North Korea's national flag was raised in the South Thursday for the Pyeongchang Winter Olympics, organisers said, after an exemption came into force to avoid breaching Seoul's tough national security law.
The two Koreas are still technically at war as the 1950-53 Korean conflict ended in an armistice, not a peace treaty.
Under the security legislation, praise for the North is illegal, punishable by up to seven years in prison, and displaying the country's red, white and blue flag is considered a violation.
But in order to comply with International Olympic Committee protocol that all competing countries' emblems are displayed, prosecutors have granted an exemption for Games venues, including award ceremony locations and official athlete accommodation.

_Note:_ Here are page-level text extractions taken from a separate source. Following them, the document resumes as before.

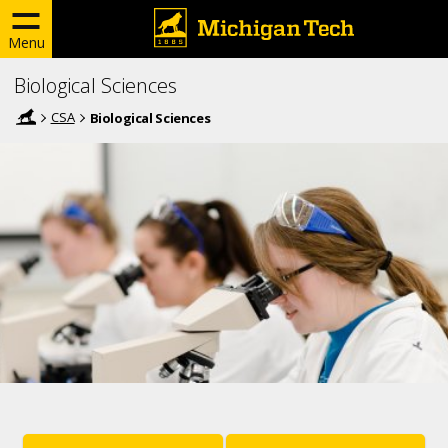
Menu
Biological Sciences
CSA
Biological Sciences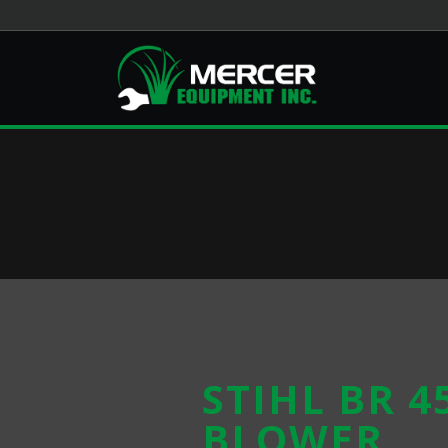
STIHL BR 4
BLOWER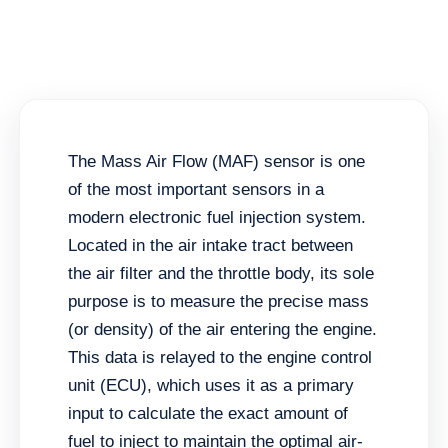
The Mass Air Flow (MAF) sensor is one
of the most important sensors in a
modern electronic fuel injection system.
Located in the air intake tract between
the air filter and the throttle body, its sole
purpose is to measure the precise mass
(or density) of the air entering the engine.
This data is relayed to the engine control
unit (ECU), which uses it as a primary
input to calculate the exact amount of
fuel to inject to maintain the optimal air-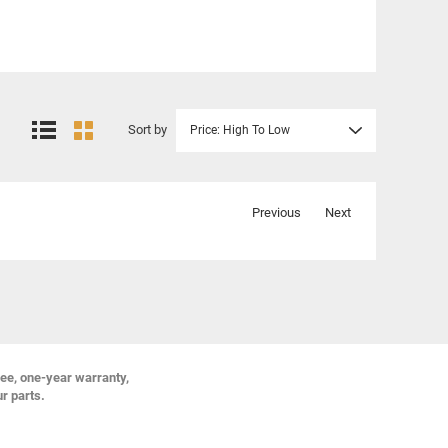
Sort by
Price: High To Low
Previous
Next
ree, one-year warranty,
ur parts.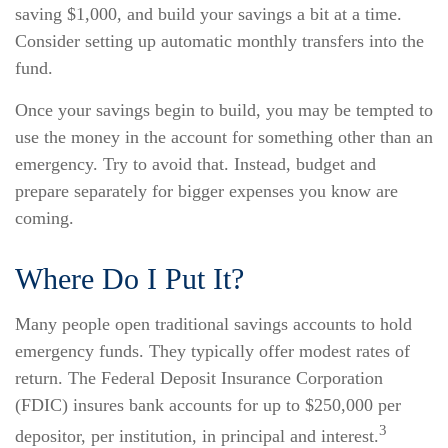
saving $1,000, and build your savings a bit at a time.
Consider setting up automatic monthly transfers into the
fund.
Once your savings begin to build, you may be tempted to
use the money in the account for something other than an
emergency. Try to avoid that. Instead, budget and
prepare separately for bigger expenses you know are
coming.
Where Do I Put It?
Many people open traditional savings accounts to hold
emergency funds. They typically offer modest rates of
return. The Federal Deposit Insurance Corporation
(FDIC) insures bank accounts for up to $250,000 per
3
depositor, per institution, in principal and interest.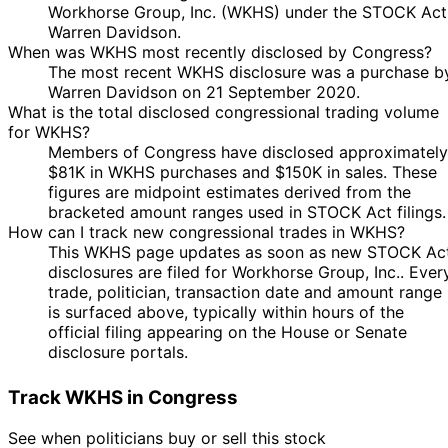
Workhorse Group, Inc. (WKHS) under the STOCK Act
Warren Davidson.
When was WKHS most recently disclosed by Congress?
The most recent WKHS disclosure was a purchase b
Warren Davidson on 21 September 2020.
What is the total disclosed congressional trading volume
for WKHS?
Members of Congress have disclosed approximately
$81K in WKHS purchases and $150K in sales. These
figures are midpoint estimates derived from the
bracketed amount ranges used in STOCK Act filings.
How can I track new congressional trades in WKHS?
This WKHS page updates as soon as new STOCK Ac
disclosures are filed for Workhorse Group, Inc.. Ever
trade, politician, transaction date and amount range
is surfaced above, typically within hours of the
official filing appearing on the House or Senate
disclosure portals.
Track WKHS in Congress
See when politicians buy or sell this stock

The exemption came into force on Thursday with the official opening of the athletes' village, organisers told AFP, where the North's flag was duly raised -- a day after all the others went up.
From Monday, official ceremonies will be held welcoming each participating country's athletes to their accommodation, when their flags will again be hoisted and their national anthems played.
South Korean military honour guards will be mobilised for the events, but civilian volunteers will be used for the North's ceremony on Thursday, organising committee spokeswoman Lee Ji-Hye told AFP.
She did not give reasons but Yonhap news agency said it would be improper for South Korean soldiers to salute the enemy's symbol.
The North's flag was first hoisted in the South in 2003 when North Korea sent athletes to the Daegu Universiade, and was run up at the 2005 Asian Athletics Championships and 2014 Asian Games, both in Incheon. It was also on display at a women's ice hockey match between the two Koreas last year in Gangneung.
A total of 22 North Korean athletes will take part in the Games, including 12 members of a unified women's ice hockey team.
The others -- a figure skating pair, two short track speed skaters, three cross-country skiers and three alpine skiers -- were due to arrive later Thursday.